Robert and I summit in roughly 90 minutes, Bob coming perhaps a half hour later with our guide. We wait for him, as always - but especially this time since we have now completely succeeded in our principal goal of climbing all four Earth Fifty Finest peaks. Bob is elated.
Robert (standing), guide (left, seated), and Adam at Kerinci's summit. Cold. |
The views are spectacular, as we see dozens of miles in many directions, plus several thousand feet below to much more than just one town and village. It is lushly verdant in the valleys; there are lakes, farm fields, towns - and all far, far below.
Satisfaction fills me. Everything is so peaceful, so green, so removed from the concrete and asphalt of San Diego. I am here, at the top of Sumatra halfway around the world!
Atop the final, hardwired goal of our five week odyssey I am reluctant to leave. Yet descend we must, and, a short hour or so later we are back at camp under a rapidly warming day.
Gunung Kerinci and native vegetation |
We break camp by about 10:30 a.m. and descend, carefully at times through the mud trenches, all the way to base. We anticipate rain as with nearly all afternoons, but are somehow spared this indignity as we approach pavement at the edge of plowed fields.

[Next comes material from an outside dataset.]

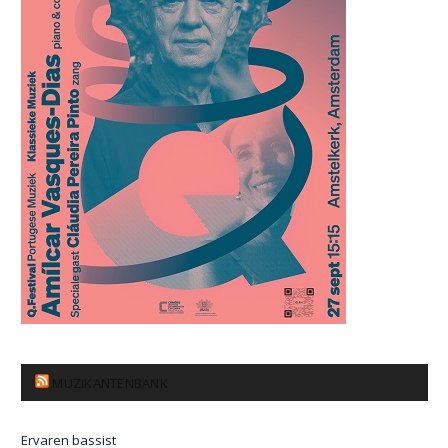
MUZIKANTENBANK
Ervaren bassist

I insist that Bob do his jig that is reserved for very special successes. He does this, trotting in a circle and shouting as Robert films.
We return to the homestay for a third night. On my suggestion an omelette with fried potatoes is our main dish - a frittata; other foods, plus much rice, fill the tabletop.
I stress to the lady of the house, who has "connections", how important it is for us to arrange transportation the next day.
Fortunately, a man and his minivan appears for the eight hour drive north to our next venue - the city of Bukittinggi ("high hill") and its pair of nearby ultra prominence summits.
The guide bids us farewell while giving me an Islamic prayer cap. Having become friends, we pledge to not forget each other despite great distance. As he knows I am Jewish, the guide clearly makes the distinction between one's religion and one's character.
Our goals are basically overwith, the remaining time used to climb extra mountains not on the original itinerary.